Com 136 anos de história, o Jardim Zoológico de Lisboa assistiu a mudanças de regime, guerras e agora uma nova pandemia, mas nem por isso a vida para. "Mantém-se tudo igual, menos o público", conta José Dias Ferreira.

Em Sete Rios, a labuta de outros tempos deu lugar a estradas quase vazias numa altura em que o segundo confinamento nacional começou a adensar-se. O corrupio de autocarros turísticos carregados de grupos e crianças é uma realidade que pertence ao passado, deixando os largos corredores do Jardim Zoológico de Lisboa à mercê dos mais de muitos pavões que por ali circulam. São estes os únicos utilizadores dos bancos de madeira espalhados pelo recinto, contemplando o refúgio que, por estes dias, é animado apenas pelos sons das aves e das cascatas. "É estranho ver isto vazio, sem visitantes", desabafa José Dias Ferreira, curador de mamíferos, enquanto o DN o acompanha na sua rotina diária. Em passo acelerado e discurso entusiasmado, guiou-nos por uma visita aos bastidores do zoo onde trabalha há mais de duas décadas. "[Estar aqui] é muito terapêutico. Tenho um carrinho de golfe, mas ando sempre a pé cerca de oito a 12 quilómetros por dia", conta.
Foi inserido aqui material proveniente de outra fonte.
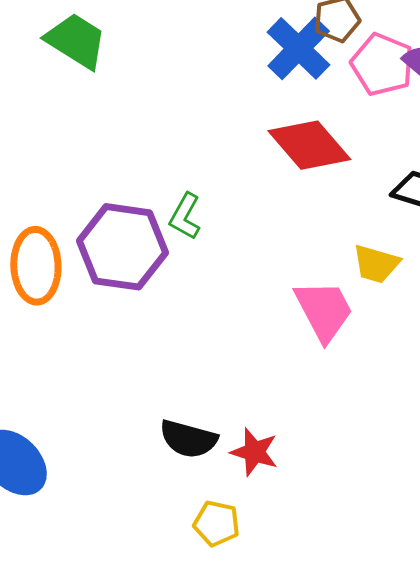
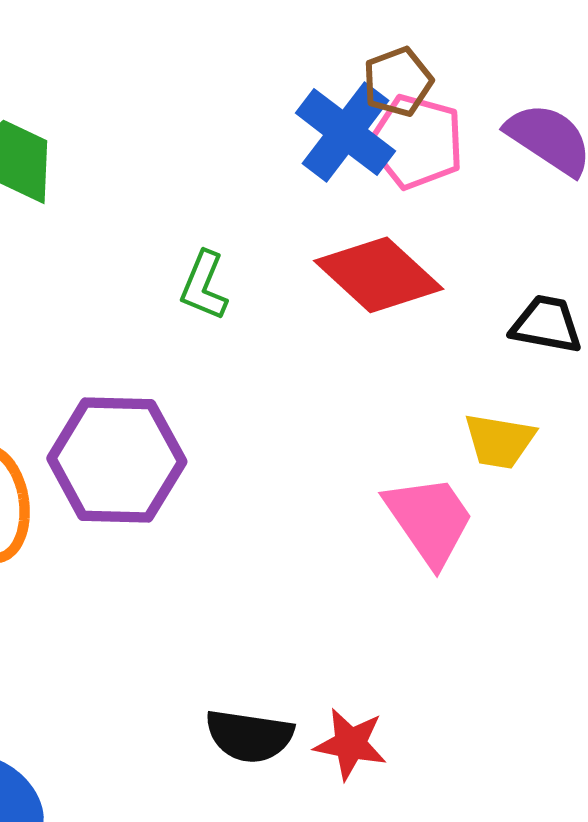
pink pentagon: (382, 64) -> (416, 142), moved
green L-shape: (185, 216) -> (204, 286), moved

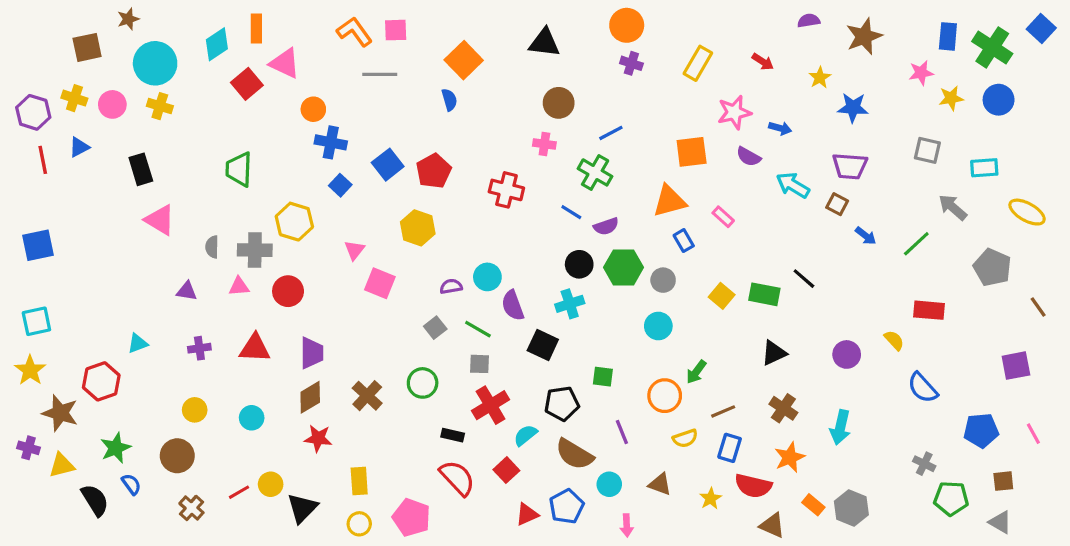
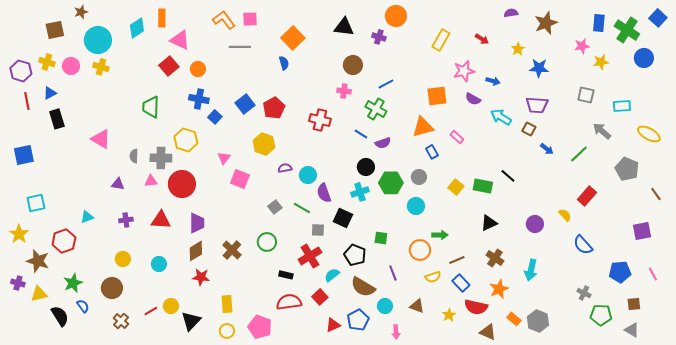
purple cross: (631, 63) -> (379, 37), moved
red square: (247, 84) -> (169, 66), moved
blue circle: (999, 100) -> (644, 58), moved
blue cross: (331, 142) -> (199, 99), moved
black rectangle: (141, 169) -> (57, 119), moved
green hexagon: (624, 267) -> (391, 183), moved
purple semicircle: (451, 286) -> (285, 168), moved
red circle: (288, 291) -> (182, 184), size x1.4
red rectangle: (929, 310) -> (587, 196), turned -54
cyan square: (36, 321) -> (36, 203), moved
gray square: (480, 364) -> (318, 230), moved
green arrow: (696, 372) -> (440, 235), turned -126
black pentagon: (562, 404) -> (355, 255), turned 30
blue rectangle: (730, 448) -> (461, 283), turned -60
red semicircle: (457, 478) -> (289, 302), turned -55

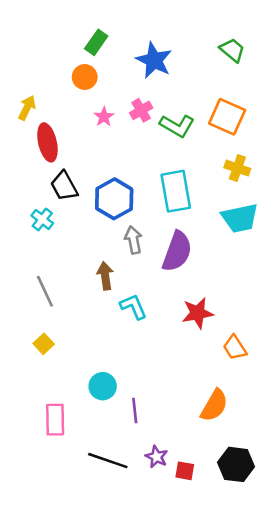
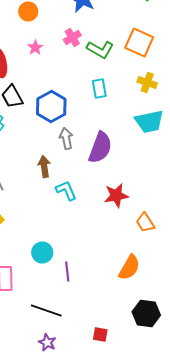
pink star: (104, 117) -> (35, 48), moved
cyan rectangle: (176, 191) -> (99, 88), moved, size x0.6
purple star: (157, 457) -> (47, 342), moved
red square: (185, 471) -> (100, 334), moved

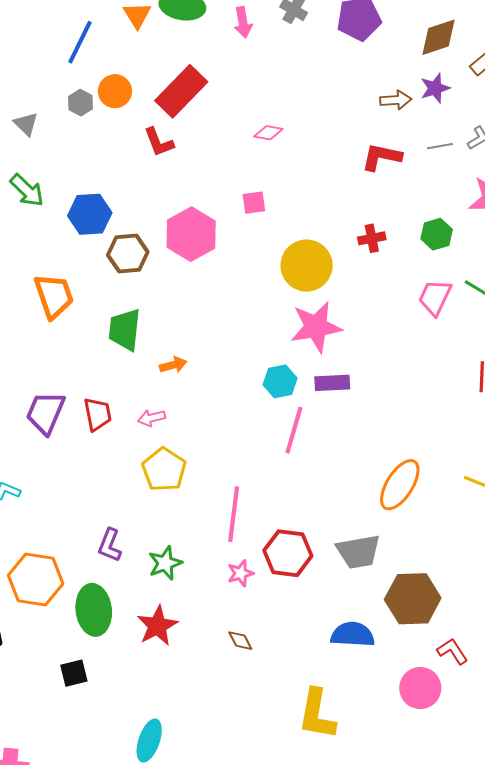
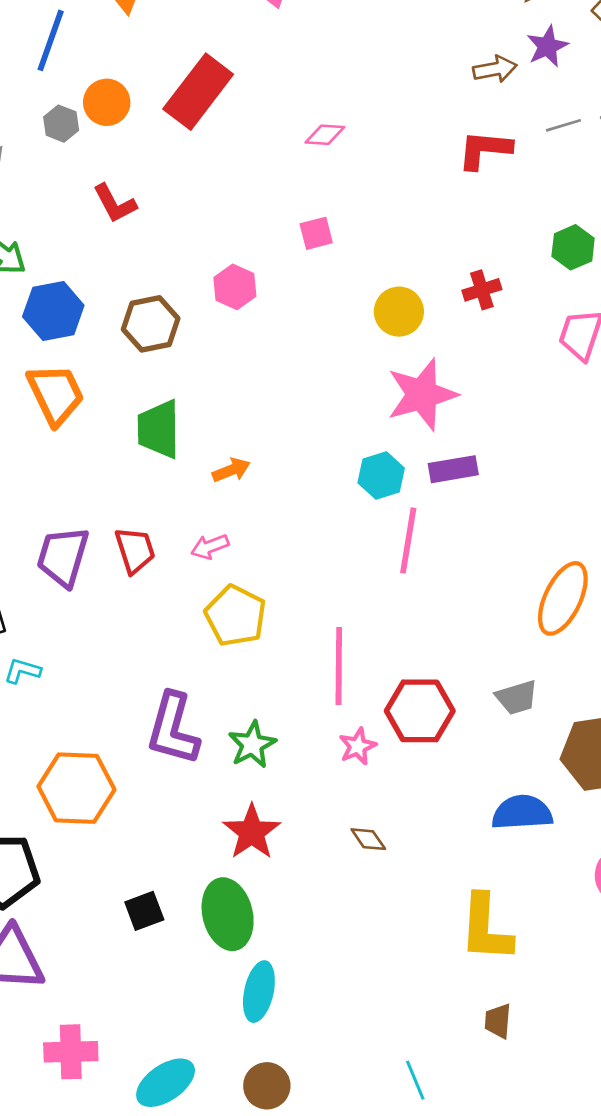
red L-shape: (159, 142) -> (115, 204), moved
blue hexagon: (90, 214) -> (53, 311), moved
pink hexagon: (191, 234) -> (235, 287), size x0.6
red cross: (372, 238) -> (482, 290), moved
yellow circle: (307, 266) -> (399, 312), size x0.7
purple L-shape: (110, 545) -> (173, 729), size x1.6
gray trapezoid: (358, 552) -> (517, 697), size x0.7
green ellipse: (94, 610) -> (228, 914), moved

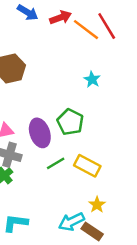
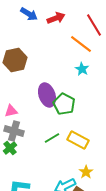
orange line: (86, 30) -> (81, 44), moved
purple ellipse: (40, 133) -> (47, 95), moved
Depois de ter encerrado os portões em março e reaberto em maio, as visitas foram retomadas com limitações - espaços como a baía dos golfinhos ou o reptilário, por exemplo, mantiveram-se inacessíveis para evitar o risco de contágio de covid-19. O teleférico, posto de vigia que permite uma visão ampla do parque, não voltou a funcionar. José Dias Ferreira lamenta que, dez meses depois do primeiro encerramento, o zoo volte a fechar, embora acredite que é preciso pensar "na parte positiva". "A área nuclear é a dos animais, que nunca pode parar". A limpeza dos espaços, o acompanhamento veterinário e a alimentação são tarefas diárias e inadiáveis, pelo que foi preciso colocar em prática um plano de contingência para as equipas. As duas centenas de trabalhadores estão, desde o início da pandemia, divididas em dois turnos de 14 dias, obrigando a uma maior "polivalência e flexibilidade" nos afazeres de cada um. Além disso, é preciso garantir que os dois mil animais que ali vivem estão em segurança e não correm risco de contágio através dos tratadores, evitando situações como a que aconteceu em São Diego, na Califórnia. Três dos gorilas do Zoo Safari Park foram infetados pelo novo coronavírus, conforme divulgado este mês pelo Departamento de Agricultura dos EUA. Apesar de serem os primeiros casos conhecidos na espécie, não são as primeiras infeções em animais - até agora, já aconteceu a leões, tigres, visons, leopardos, cães e gatos. "Ninguém entra nas instalações sem máscara, há desinfeção das mãos e colocámos pedilúvios para desinfetar os sapatos. Já tínhamos esses cuidados, agora mais ainda", revela.